Ce «citoyen idéal», mieux que le prolétaire de Marx ou le travailleur de Jünger, incarnera l'homme devenu le pur producteur, tout entier et uniquement producteur, sans l'embarras des attaches familiales, des défaillances du cœur, et dont la seule raison d'être, à chaque moment de son existence, ne sera ni de venir de quelque chose ni de se diriger vers quelque chose, d'être ni l'héritier d'une famille, ni le facteur de son destin, mais sans projet ni regret, l'individu sans filiation, sans hérédité et sans attache, et qui pourra toute sa vie d'orphelin ne consacrer son temps qu'à la société anonyme dont il est le produit.
Qu'en est-il alors du sens de pareille existence, sans échappée possible, ni vers les paradis promis jadis par les religions, ni vers les satisfactions de l'esprit fournies par une culture rabaissée au rang des loisirs, mais dont le seul souci restera l'entretien de cet organisme parfait qu'est son corps, enchaînant jour après jour, de pénibles exercices musculeux rassemblés sous le nom de fitness, dans la poursuite de plus en plus nauséeuse de la performance, de sorte que cette carcasse, née de rien, promise à rien, soit un jour encore, un jour de plus, capable de satisfaire pleinement, sans retard, sans humeurs, aux horaires, aux agendas, aux commandes, aux impératifs d'une profession et aux illusions d'une vie sociale - clubs de rencontre et «réseaux sociaux» - dont la nécessité et l'utilité auront peu à peu cessé d'être visibles?

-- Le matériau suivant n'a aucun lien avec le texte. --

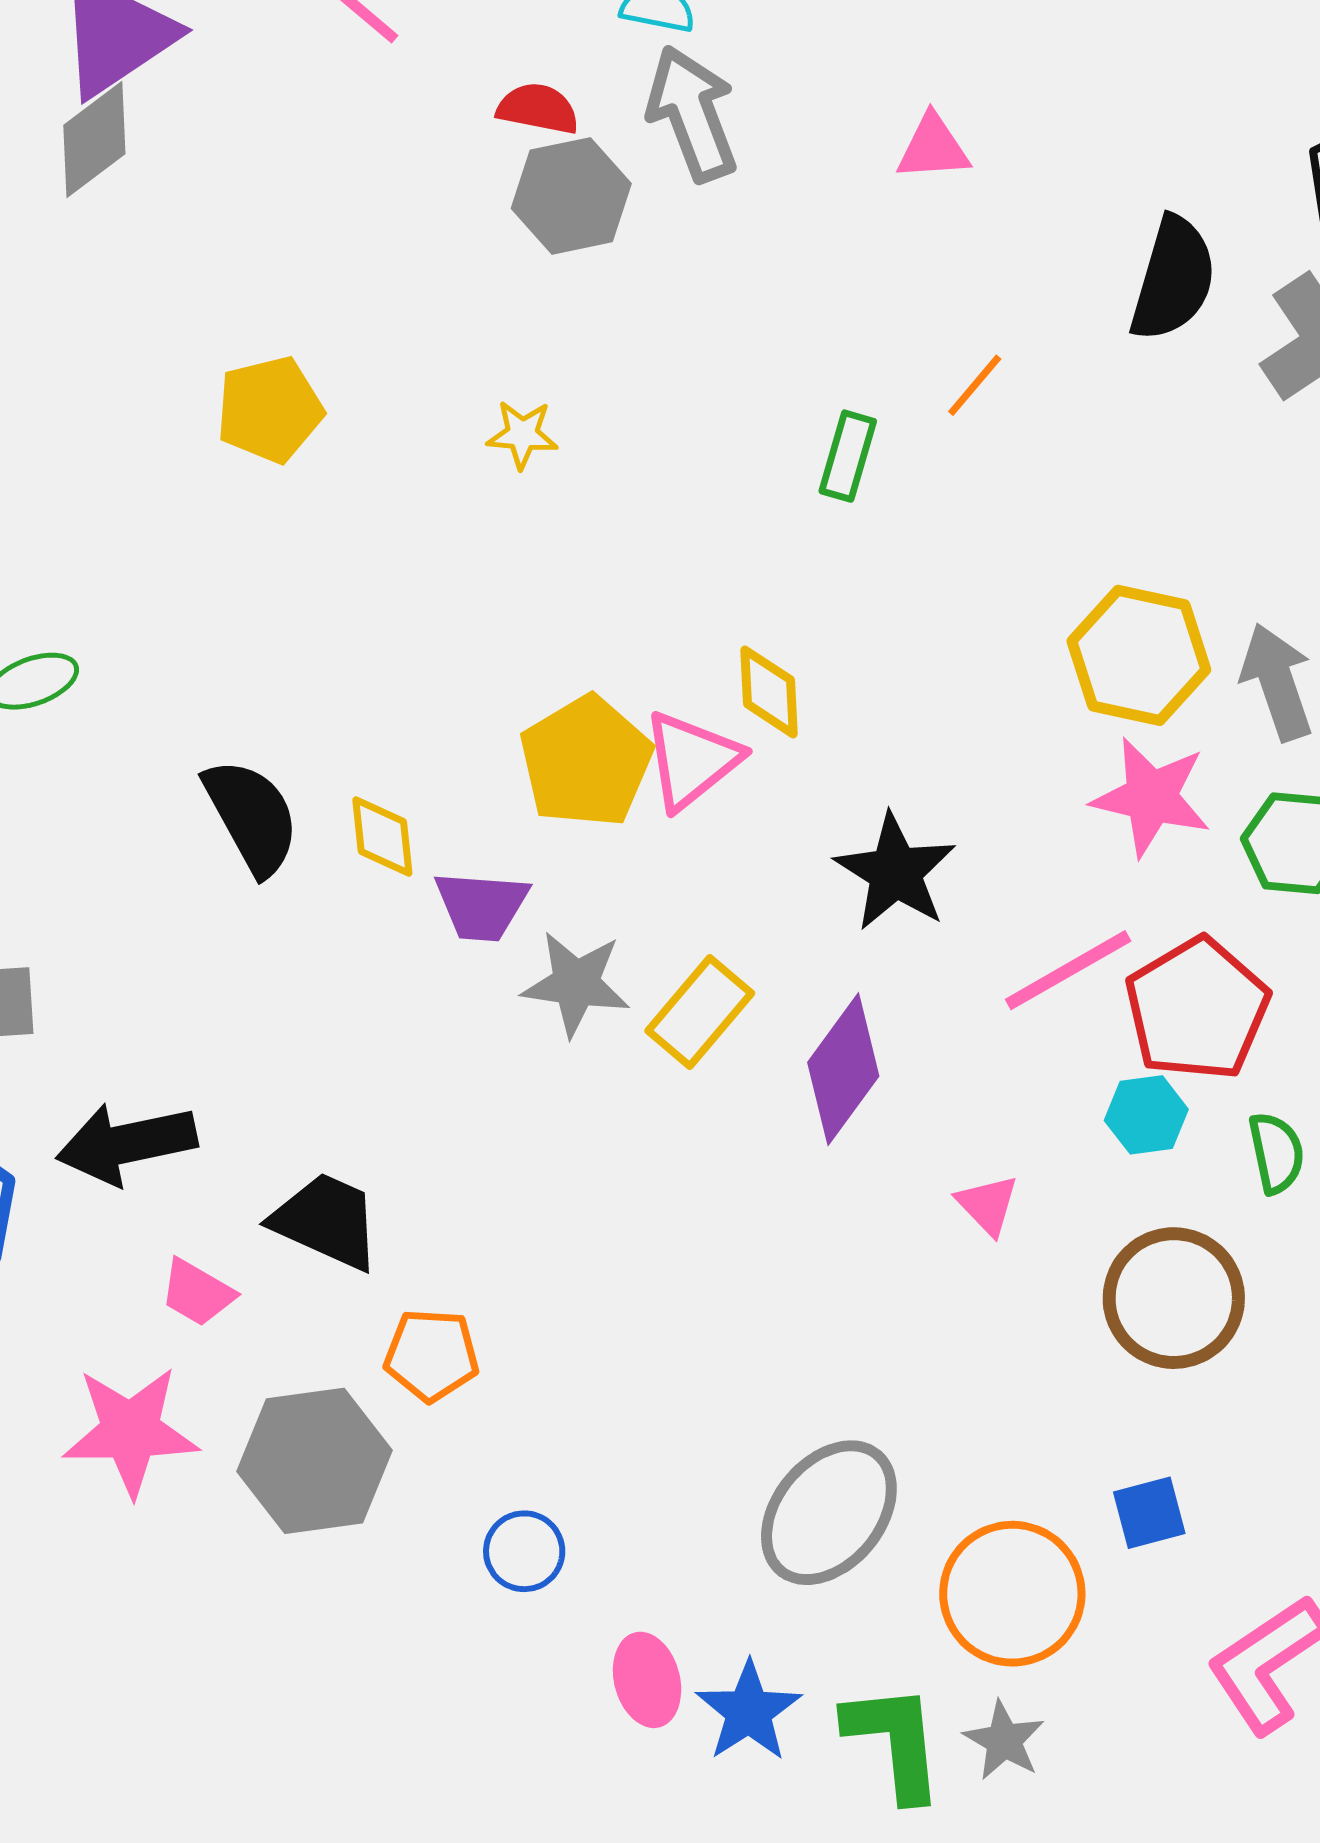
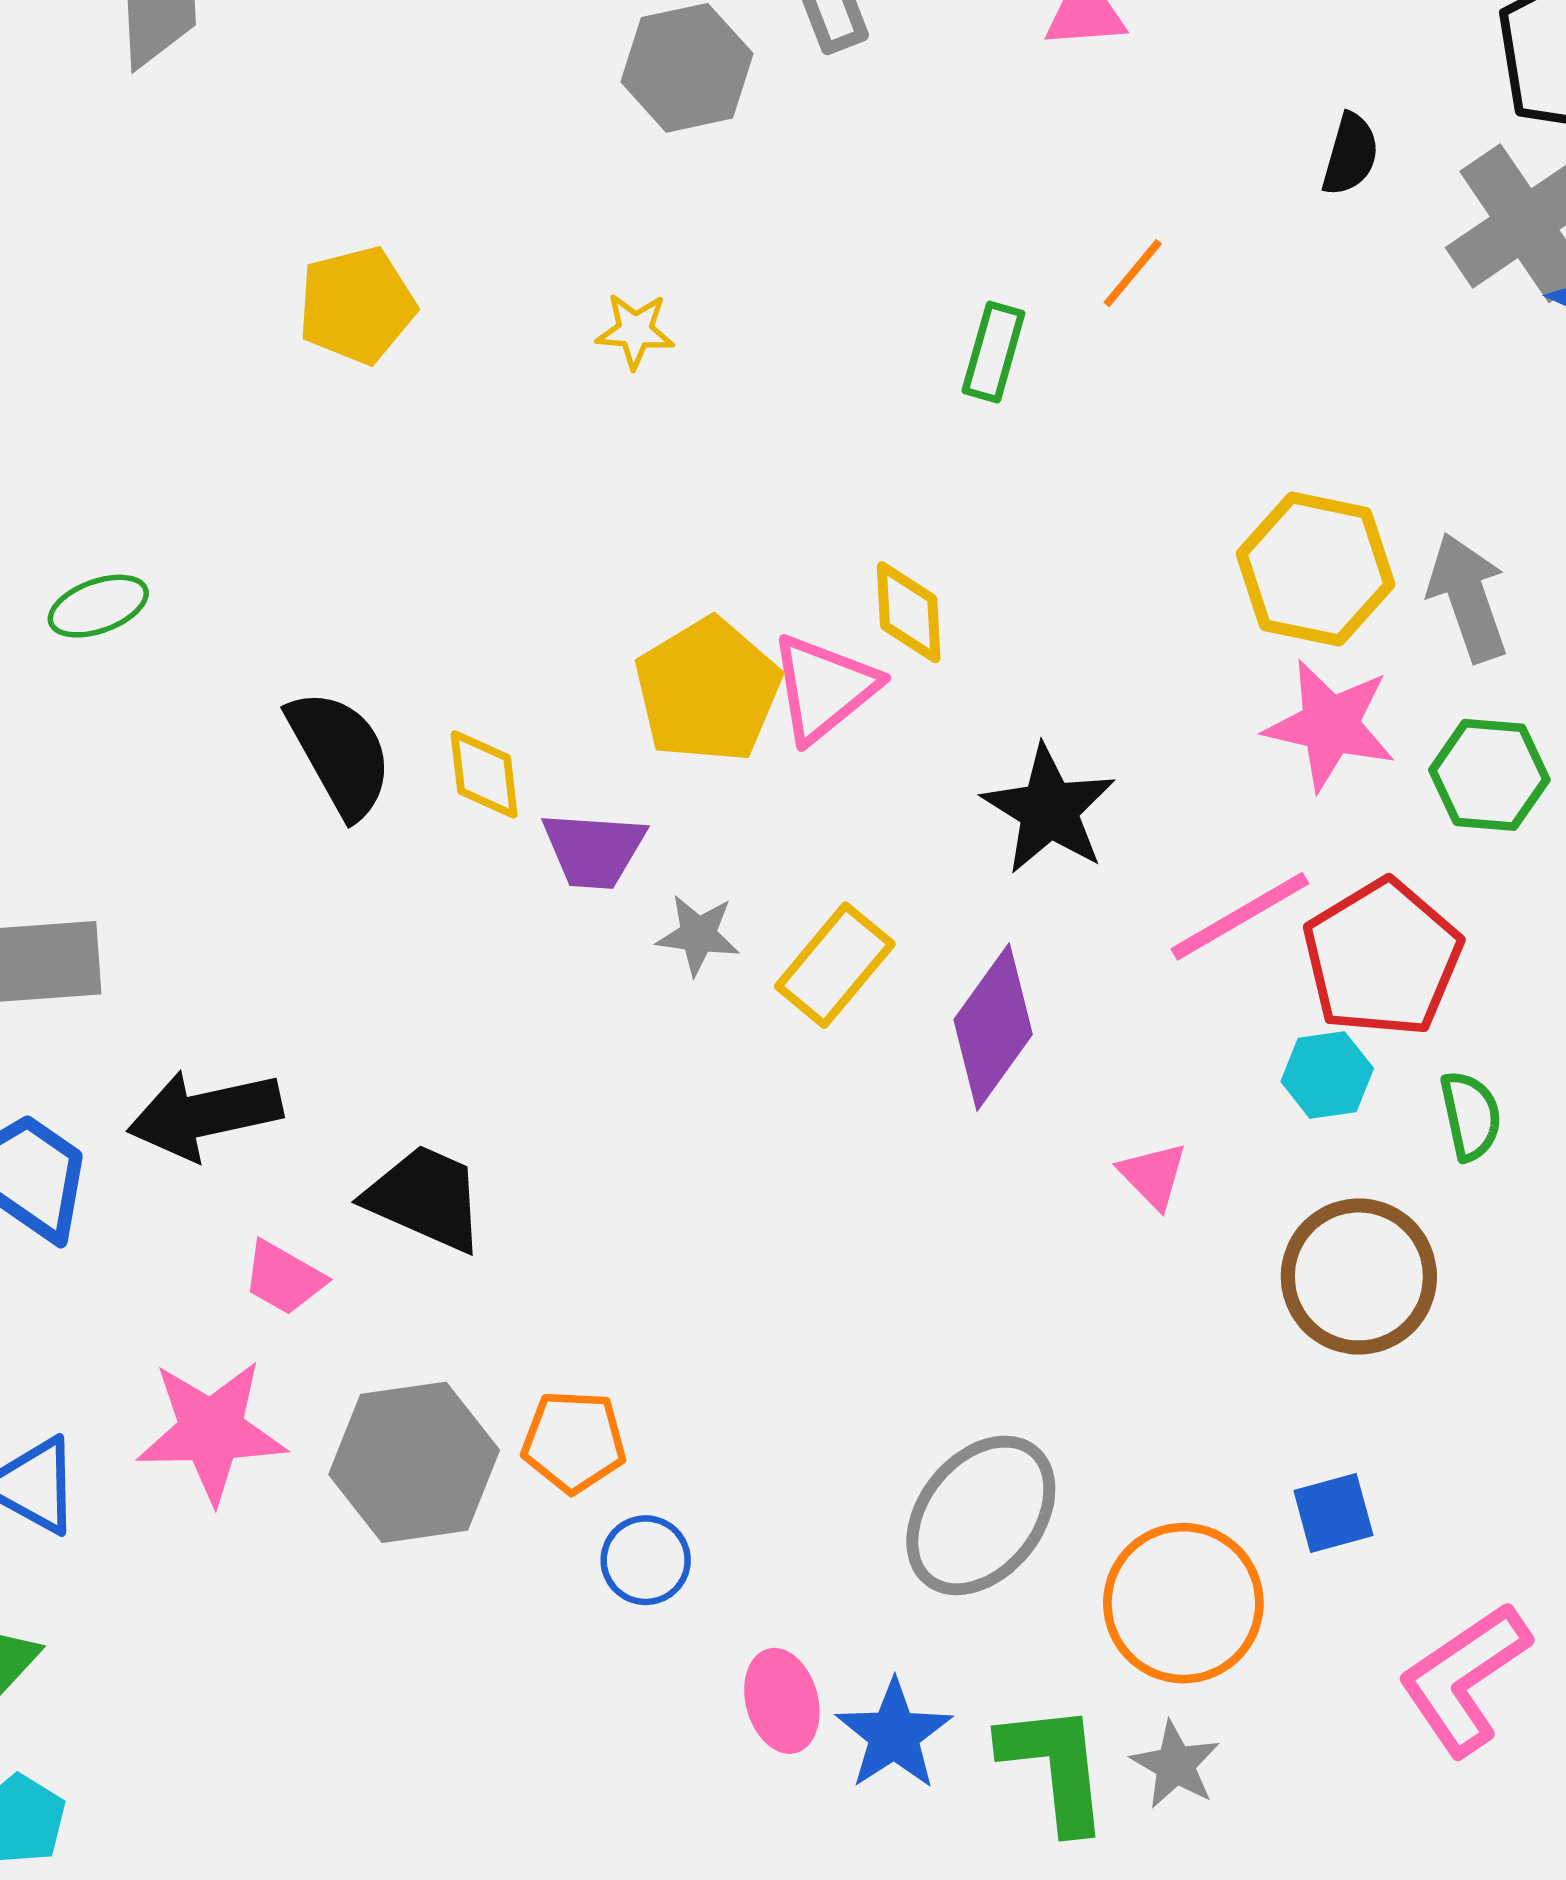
black semicircle: (1173, 279) -> (1350, 154), size x0.6
gray star: (576, 984) -> (698, 935), size x0.7
orange pentagon: (432, 1355) -> (574, 1441), moved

Renan, d'une façon frappante, pour résumer pareil processus, use du mot de «viager». La vie en viager. La vie en usufruit: rien avant et rien après. La vie réduite au temps de la vie. La vie nue. L'homme idéal est celui dont le décès efface le fait qu'il ait vécu, espéré, travaillé, construit - sans projet collectif et sans entreprise commune.
Cette vie en viager, que signifie-t-elle alors, sinon le refus ou la négation de toute hérédité comme elle l'est de tout héritage, la fin de toute histoire enfin? L'extinction immédiate du crédit de toutes les images et de toutes les idées que notre civilisation s'est fait de son passé, comme si, de lui, il n'y avait décidément rien à retenir.
À ce point de non-sens, de nullité et d'ennui, une telle vie, soumise à l'eugénisme à son apparition, ne suppose-t-elle pas d'être euthanasiée à son terme?
L'énigme de la naissance est plus profonde que l'inquiétude de la mort. Le fait de naître est plus confondant que le fait de disparaître. La mort est de l'ordre de la nécessité. Mais, «naître», de quel impératif?
La langue reflète cet embarras. On dit «je suis né», escamotant par l'emploi du passif l'action même de naître, et la responsabilité qui accompagne ce fait sans précédent. L'anglais dira: «I was born», rejetant l'acte de naître dans un passé fabuleux dont on ne veut rien connaître.
Cette inquiétude à saisir ce qui se passe quand naît un individu, ce silence du langage à dire la chose, cette dérobade des mots et ce recours assez lâche au passif - les méthodes modernes de conception, de procréation, de manipulation des gènes, l'anonymat assuré des donneurs de sperme et d'ovules, la location des utérus, les assument désormais avec la puissance d'une technique qui est d'autant plus efficace qu'elle est silencieuse, qu'elle ne confie rien, murée dans la perfection de ce qu'elle fait, si bien, si mieux, qu'un couple d'êtres humains.